Freshly isolated PBMCs were incubated for 20 min at 4°C with fluorescein isothiocyanate (FITC)-conjugated anti-BDCA2 (Miltenyi Biotec) and phycoerythrin (PE)-conjugated anti-CD123 (BD Bioscience) antibodies. pDCs were defined as BDCA2+ CD123+. This analysis was performed with a Cytomics FC500 flow cytometer, and data were analyzed by use of CXP software (Beckman Coulter).
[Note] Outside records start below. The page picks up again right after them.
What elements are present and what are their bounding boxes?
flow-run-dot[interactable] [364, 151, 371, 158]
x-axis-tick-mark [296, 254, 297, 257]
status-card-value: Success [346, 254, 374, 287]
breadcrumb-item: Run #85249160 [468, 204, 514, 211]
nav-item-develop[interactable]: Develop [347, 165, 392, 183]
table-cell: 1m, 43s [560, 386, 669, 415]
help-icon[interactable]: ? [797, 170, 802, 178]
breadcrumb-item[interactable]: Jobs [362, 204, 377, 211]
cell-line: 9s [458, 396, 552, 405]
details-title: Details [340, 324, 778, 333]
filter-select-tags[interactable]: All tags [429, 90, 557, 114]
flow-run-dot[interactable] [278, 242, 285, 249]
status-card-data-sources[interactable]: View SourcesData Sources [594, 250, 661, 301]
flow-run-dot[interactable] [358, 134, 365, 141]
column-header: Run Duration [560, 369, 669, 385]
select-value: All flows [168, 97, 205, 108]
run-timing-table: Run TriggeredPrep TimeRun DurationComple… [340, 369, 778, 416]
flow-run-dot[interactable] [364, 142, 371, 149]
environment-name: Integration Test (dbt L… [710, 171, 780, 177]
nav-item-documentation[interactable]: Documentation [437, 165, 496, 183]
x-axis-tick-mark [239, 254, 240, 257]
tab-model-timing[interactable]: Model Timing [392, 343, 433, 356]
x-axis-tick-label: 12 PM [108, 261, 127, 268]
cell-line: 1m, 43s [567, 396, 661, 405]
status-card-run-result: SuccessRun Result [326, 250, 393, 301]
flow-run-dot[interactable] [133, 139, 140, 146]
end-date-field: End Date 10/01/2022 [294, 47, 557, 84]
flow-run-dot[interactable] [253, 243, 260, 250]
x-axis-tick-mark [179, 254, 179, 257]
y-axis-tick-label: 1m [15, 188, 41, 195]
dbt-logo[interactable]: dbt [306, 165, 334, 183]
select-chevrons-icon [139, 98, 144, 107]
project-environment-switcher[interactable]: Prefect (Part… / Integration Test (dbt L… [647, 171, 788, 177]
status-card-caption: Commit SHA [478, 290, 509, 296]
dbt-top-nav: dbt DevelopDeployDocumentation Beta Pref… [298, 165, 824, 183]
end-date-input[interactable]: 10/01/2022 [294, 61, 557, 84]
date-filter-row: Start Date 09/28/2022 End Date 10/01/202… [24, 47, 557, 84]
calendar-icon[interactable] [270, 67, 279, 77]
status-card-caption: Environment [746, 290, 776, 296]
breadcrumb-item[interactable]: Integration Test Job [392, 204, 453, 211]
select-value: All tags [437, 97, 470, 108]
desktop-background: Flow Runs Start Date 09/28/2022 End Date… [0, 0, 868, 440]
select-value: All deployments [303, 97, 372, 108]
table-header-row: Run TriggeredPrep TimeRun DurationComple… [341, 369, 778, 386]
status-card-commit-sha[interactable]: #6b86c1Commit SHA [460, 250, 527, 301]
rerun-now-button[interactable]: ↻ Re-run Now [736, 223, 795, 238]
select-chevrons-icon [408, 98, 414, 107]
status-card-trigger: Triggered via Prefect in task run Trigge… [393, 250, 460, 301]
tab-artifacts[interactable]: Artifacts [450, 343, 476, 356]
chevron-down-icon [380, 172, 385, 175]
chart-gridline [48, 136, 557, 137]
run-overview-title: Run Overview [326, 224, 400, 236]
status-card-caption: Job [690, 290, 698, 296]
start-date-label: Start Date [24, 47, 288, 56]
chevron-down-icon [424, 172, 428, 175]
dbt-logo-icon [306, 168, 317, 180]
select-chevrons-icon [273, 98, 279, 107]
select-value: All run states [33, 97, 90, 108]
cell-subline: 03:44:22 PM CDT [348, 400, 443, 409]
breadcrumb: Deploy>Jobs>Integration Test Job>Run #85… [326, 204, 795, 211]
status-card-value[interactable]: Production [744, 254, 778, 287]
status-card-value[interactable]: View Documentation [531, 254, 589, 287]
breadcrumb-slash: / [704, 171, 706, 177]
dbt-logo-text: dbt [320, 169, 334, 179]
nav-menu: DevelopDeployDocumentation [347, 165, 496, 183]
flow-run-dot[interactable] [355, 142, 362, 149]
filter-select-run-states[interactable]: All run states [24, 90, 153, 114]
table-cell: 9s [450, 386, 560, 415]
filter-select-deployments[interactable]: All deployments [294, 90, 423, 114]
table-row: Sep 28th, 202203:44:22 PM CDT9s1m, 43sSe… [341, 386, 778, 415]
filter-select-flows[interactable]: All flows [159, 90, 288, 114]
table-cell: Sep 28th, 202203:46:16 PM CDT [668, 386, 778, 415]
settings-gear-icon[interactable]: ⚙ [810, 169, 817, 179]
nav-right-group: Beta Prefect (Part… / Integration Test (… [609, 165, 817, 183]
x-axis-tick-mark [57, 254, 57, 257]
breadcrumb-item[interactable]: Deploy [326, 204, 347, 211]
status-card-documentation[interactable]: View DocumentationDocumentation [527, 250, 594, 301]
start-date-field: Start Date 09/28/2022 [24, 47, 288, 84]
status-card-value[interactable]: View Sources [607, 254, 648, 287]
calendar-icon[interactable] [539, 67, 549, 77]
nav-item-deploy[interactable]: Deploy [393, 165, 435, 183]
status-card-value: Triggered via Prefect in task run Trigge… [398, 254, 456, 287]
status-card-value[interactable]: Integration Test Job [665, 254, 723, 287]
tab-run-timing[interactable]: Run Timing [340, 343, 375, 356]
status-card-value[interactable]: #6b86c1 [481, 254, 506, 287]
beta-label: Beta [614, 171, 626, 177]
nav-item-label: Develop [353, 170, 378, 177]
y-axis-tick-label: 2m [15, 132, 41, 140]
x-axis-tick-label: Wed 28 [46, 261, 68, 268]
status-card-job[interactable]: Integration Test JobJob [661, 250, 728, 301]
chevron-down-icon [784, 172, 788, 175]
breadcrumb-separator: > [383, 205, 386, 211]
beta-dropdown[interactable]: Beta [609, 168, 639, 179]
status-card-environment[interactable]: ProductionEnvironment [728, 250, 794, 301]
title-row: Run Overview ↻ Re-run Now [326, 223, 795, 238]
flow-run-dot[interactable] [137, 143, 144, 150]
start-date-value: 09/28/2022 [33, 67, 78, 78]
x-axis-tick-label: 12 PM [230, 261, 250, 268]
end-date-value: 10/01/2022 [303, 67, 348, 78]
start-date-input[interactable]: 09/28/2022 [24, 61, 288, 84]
To measure apoptosis rates, cocultured cells were washed with annexin buffer (BD Bioscience) and incubated for 15 min at 4°C with FITC-conjugated anti-annexin V (BD Bioscience), PE-conjugated anti-CD123 (BD Bioscience), and allophycocyanin (APC)-conjugated anti-Topro-III (Invitrogen) antibodies. For intracellular p24 detection, after extracellular staining with PE-conjugated anti-CD123 antibodies, cells were incubated in permeabilization buffer containing 1% saponin with monoclonal anti-p24 (FITC-KC57; Beckman Coulter) or control isotype antibodies. Annexin V/Topro-III or intracellular p24 was measured in H9 T cells and in HIV-infected autologous CD4+ T cells defined as being CD123 negative. Fluorescence-activated cell sorter (FACS) analysis was performed on a FACS Canto 7 color flow cytometer using FACS Diva software (BD Bioscience). FlowJo software (Treestar, Ashland, OR) was used to analyze flow cytometry data.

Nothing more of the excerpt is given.